╭──

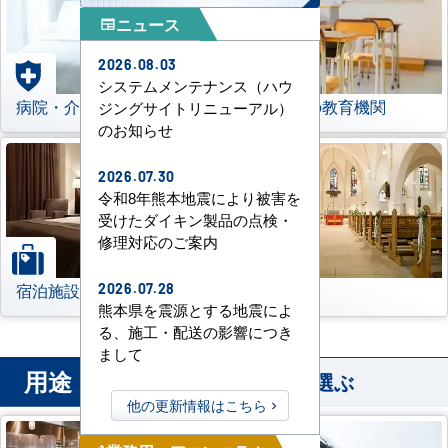
ニュース
newspaper
2026.08.03
システムメンテナンス（ハウ
病院・介護施設
学校などの教育機関
ジングサイトリニューアル）
のお知らせ
2026.07.30
令和8年熊本地震により被害を
受けたダイキン製品の点検・
修理対応のご案内
宿泊施設
その他
2026.07.28
熊本県を震源とする地震によ
る、施工・配送の影響につき
まして
用途
から業務用エアコンを選ぶ
他の更新情報はこちら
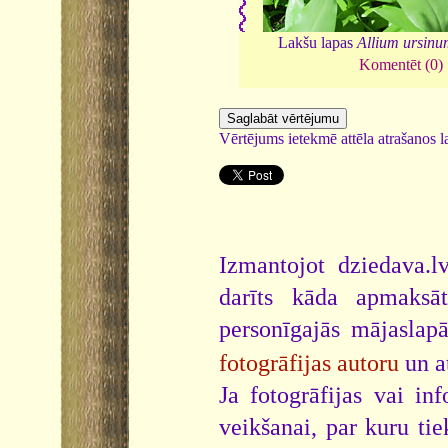
Lakšu lapas
Allium ursin
Komentēt (0)
Vērtējums ietekmē attēla atrašanos la
Izmantojot dziedava.lv
darīts kāda apmaksāt
personīgajās mājaslap
fotogrāfijas autoru
un a
Ja fotogrāfijas vai i
veikšanai, par kuru ti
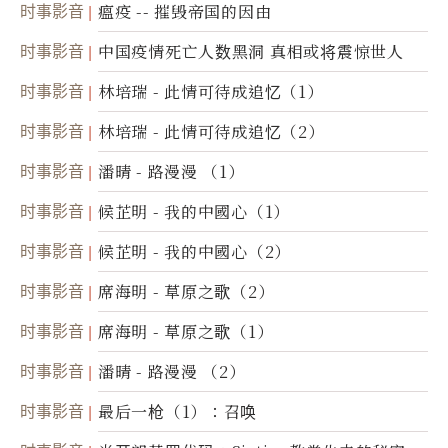
时事影音
瘟疫 -- 摧毁帝国的因由
时事影音
中国疫情死亡人数黑洞 真相或将震惊世人
时事影音
林培瑞 - 此情可待成追忆（1）
时事影音
林培瑞 - 此情可待成追忆（2）
时事影音
潘晴 - 路漫漫 （1）
时事影音
候芷明 - 我的中國心（1）
时事影音
候芷明 - 我的中國心（2）
时事影音
席海明 - 草原之歌（2）
时事影音
席海明 - 草原之歌（1）
时事影音
潘晴 - 路漫漫 （2）
时事影音
最后一枪（1）：召唤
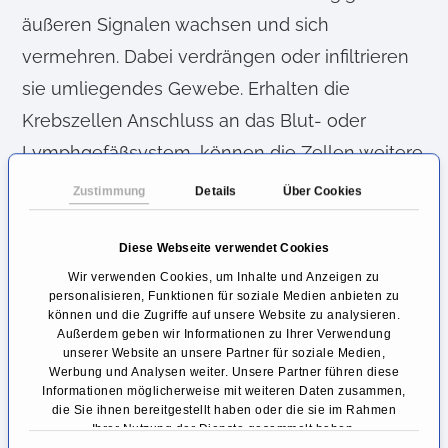
äußeren Signalen wachsen und sich
vermehren. Dabei verdrängen oder infiltrieren
sie umliegendes Gewebe. Erhalten die
Krebszellen Anschluss an das Blut- oder
Lymphgefäßsystem, können die Zellen weitere
Organe erreichen und dort Absiedelungen
Zustimmung
Details
Über Cookies
bilden, sogenannte Metastasen.
Diese Webseite verwendet Cookies
Welche Symptome können bei
Wir verwenden Cookies, um Inhalte und Anzeigen zu
Blasenkrebs auftreten?
personalisieren, Funktionen für soziale Medien anbieten zu
können und die Zugriffe auf unsere Website zu analysieren.
Anfänglich ist der Blasenkrebs mit
Außerdem geben wir Informationen zu Ihrer Verwendung
unserer Website an unsere Partner für soziale Medien,
uncharakteristischen Beschwerden verbunden.
Werbung und Analysen weiter. Unsere Partner führen diese
Informationen möglicherweise mit weiteren Daten zusammen,
Oft werden diese als Blasenentzündung
die Sie ihnen bereitgestellt haben oder die sie im Rahmen
Ihrer Nutzung der Dienste gesammelt haben.
missgedeutet. Dazu zählen ein vermehrter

╰──

## WORK REQUIRED
Report how many lines in the material contain the word "Ihrer", writing the number and nothing more.

## REPLY TO THE TASK
2